Back when I lived in the Old Country, and attended a weekly critique group, when a crit went especially well, I would spend the ride home feeling as though I were flying. The same thing would happen when a once-upon-a-time friend and I would critique through snail mail. That this is why I am alive feeling, that isn’t followed by I’ll never do this or everybody else is better than me, but by mental self-fives and victory laps and a desire to do nothing else but get right back to that story as soon as humanly possible and go, go, go. That one. I had it again. Good feedback from N, who also has the start of a most excellent romance novel her own self, and it left me with that flying feeling, a good thing to have when I walked into a small domestic tornado, but no biggie. I got story going on here. Well, stories, but that’s not the important part.

The important part happened Monday afternoon, when I realized I’d missed a big opportunity to make Hero’s first appearance show who he was when the story started, and I had a ticking clock on how much time I had in which to fix that. Which is when the whole brain outlook thing shifts and forget everything else; I am fixing this scene clicks into place. The thing where the writer growls at family members who dare to interrupt, where “yes” or “no” both get substituted with “when I’m done with this scene.” Because, at that moment, the real world is that scene. I like when that happens.

Something else happened this week. When I checked yesterday’s mail, I found this literally on my doorstep:


That sound is my heart going pitty-pat, because Beatriz Williams is one of my all-time favorite authors, and this is an ARC of her newest trip back to the 1920s (and 90s,) The Wicked City. Double pitty-pat, because, along with the gorgeous period-perfect (these books are my historical verisimilitude goals) postcards, was a personal note:


I still haven’t decided if this is going in an art journal or in a frame on my office wall, but it’s inspiration in more ways than one. My very first exposure to the historical romance genre was Bertrice Small. Before her marriage to George Small, Bertrice Small was Bertrice Williams. I know there’s no connection. (Maybe Beatriz Williams read a Bertrice Small novel at some point; I don’t know. Maybe she hasn’t.)  Beatriz is a form of the name Beatrice (I am also a name nerd in addition to being a historical romance nerd; I have been collecting name books since I was eight) and Bertrice is a created name, to honor one of that esteemed lady’s beloved relatives. There’s not a connection, but there is, for me.

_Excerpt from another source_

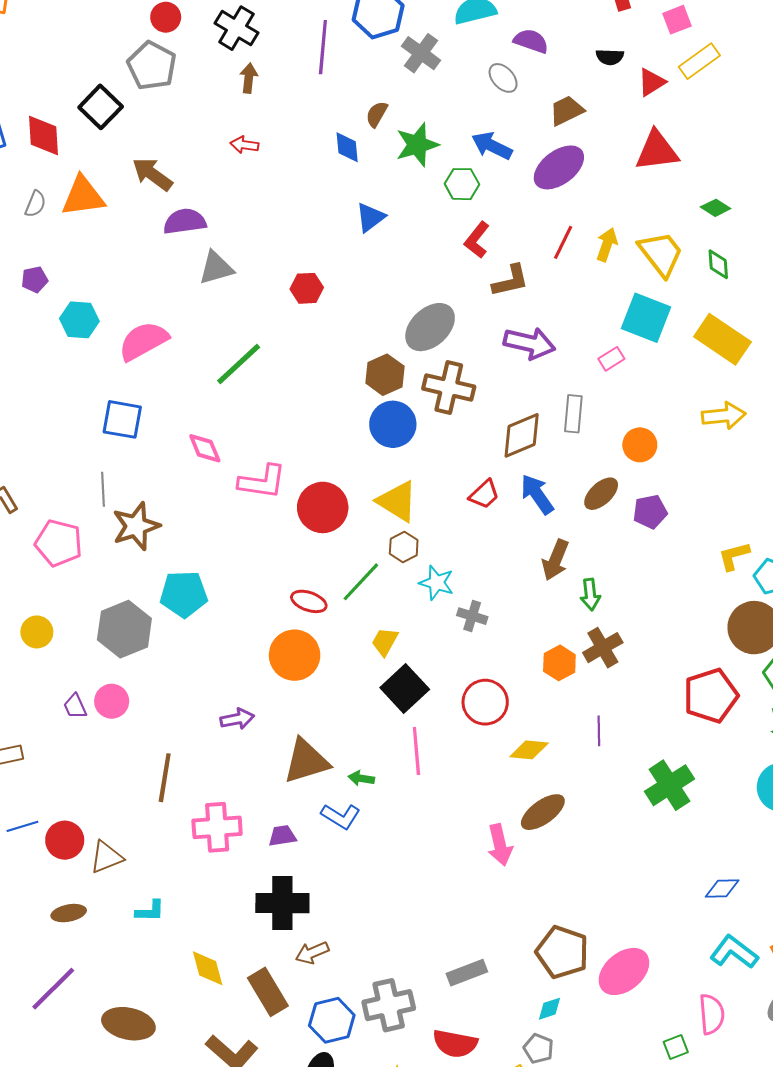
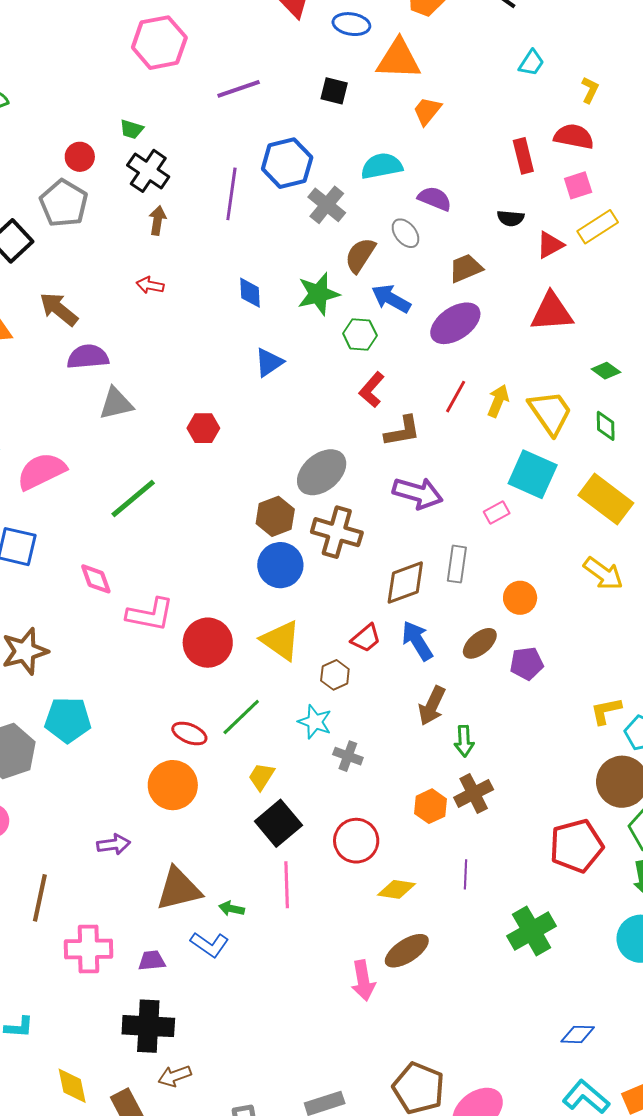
brown semicircle: (377, 114) -> (360, 255), moved, size x1.4
yellow arrow: (724, 416) -> (603, 574), turned 39
brown hexagon: (404, 547) -> (335, 675), moved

Both women are authors whose storytelling and ability to make the historical eras in which they write feel as real and immediate as the modern day. They do/have done what I want to do, give readers an entire world, populated by people of its time, and make them feel the story in a real and visceral manner, rather than observe it from afar. Like I said, goals. The name nerd in me likes that the two names are similar, and having a personal note, well, that’s extra special. Pretty sure, now, that this baby is going on the wall, over my desk, so I can see it every day.

Three days into the new year, I have a system in place that lets me know what I’m doing and the time I have in which to accomplish it. I don’t have to write a whole book (and a half) at one time, only this one scene, and I have my list of things the scene has to do, right here at hand. So far, so good. Now for the next 362 days.